David d'Equainville est allé à la rencontre de Dominique Ropion, parfumeur, créateur de fragances qui ont marqué l’histoire du parfum. Lorsqu’il était étudiant, pour mémoriser l’alphabet de son futur métier composé de 600 éléments, il allait chercher dans ses souvenirs des odeurs gourmandes comme celle de la viennoiserie trempée dans le chocolat chaud… Rencontre.

Ils sont seulement quelques centaines dans le monde à exercer cet exigeant métier de parfumeur. Parmi eux, à force de travail et de patience, car la parfumerie est un exercice de précision et de connaissance, une poignée ont eu la chance de composer les formules des parfums qui ont su trouver sur plusieurs continents les faveurs du public.
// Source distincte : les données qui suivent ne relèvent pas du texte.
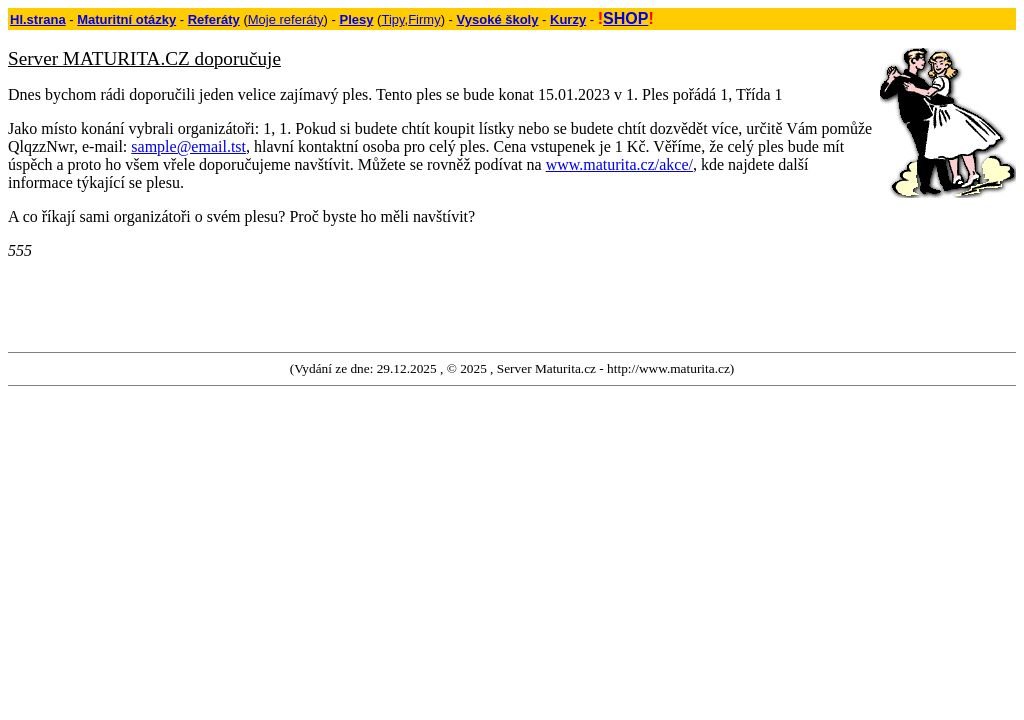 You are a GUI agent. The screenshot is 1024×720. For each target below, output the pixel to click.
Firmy (424, 19)
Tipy (392, 19)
Avec La vie est belle de Lancôme, un des parfums les plus vendus au monde, le parfumeur Dominique Ropion, a côtoyé cette alchimie dont personne n'est vraiment le maître. Il en connaissait déjà les vertus avec une de ses premières créations, Ysatis de Givenchy. Puis d'autres noms sont nés, d'autres succès, comme Alien de Thierry Mugler ou encore Carnal Flower de l'éditeur Frédéric Malle. La liste est longue, éclectique et loin d'être close puisque cet homme, aussi discret que constant, n'a jamais cessé de chercher de nouvelles formules en célébrant un appétit animé par les bonnes choses et une curiosité quasi gastronomique. Il a ainsi cultivé tout au long de sa carrière un goût pour l'art de vivre et l'air du temps, qu'il considère comme indissociables.
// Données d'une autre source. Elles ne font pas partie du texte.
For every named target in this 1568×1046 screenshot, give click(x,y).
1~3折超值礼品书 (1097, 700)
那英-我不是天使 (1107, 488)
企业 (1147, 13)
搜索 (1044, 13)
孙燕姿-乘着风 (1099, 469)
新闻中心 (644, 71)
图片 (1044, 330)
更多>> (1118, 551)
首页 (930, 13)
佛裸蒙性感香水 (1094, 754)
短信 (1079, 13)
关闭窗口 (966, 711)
Quel rapport établissez-vous entre votre métier et la table ?
Cela a commencé dès mon apprentissage, lorsque j'étais à l'école des parfumeurs, à Grasse. Nous devions avant tout acquérir un vocabulaire de base, afin de pouvoir identifier les matières premières, les composants avec lesquels nous allions travailler. Il nous fallait apprendre l'alphabet de notre futur métier. Dans un premier temps il s'agissait de maîtriser un lexique olfactif d'environ 600 éléments, sachant qu'un parfumeur aguerri doit être capable d'en maîtriser entre 2 et 3000. La méthode employée est d'ailleurs quasi proustienne. Les élèves doivent trouver des procédés mnémotechniques, comme associer l'odeur d'un souvenir au nom d'une essence testée. Et répéter l'opération pour chaque essence. Tous les apprentis sont donc priés de convoquer leurs souvenirs et de les goûter à nouveau en repérant les madeleines assez mémorables pour être capable de les guider au moment opportun, quand il faudra reconnaître une odeur sans se tromper. Et quoi de plus efficace que d'associer le sillage d'une odeur à un souvenir qui vous est cher. Etudiant, c'est très spontanément que je me suis tourné vers des souvenirs olfactifs en rapport avec des moments de convivialité, des souvenirs de table.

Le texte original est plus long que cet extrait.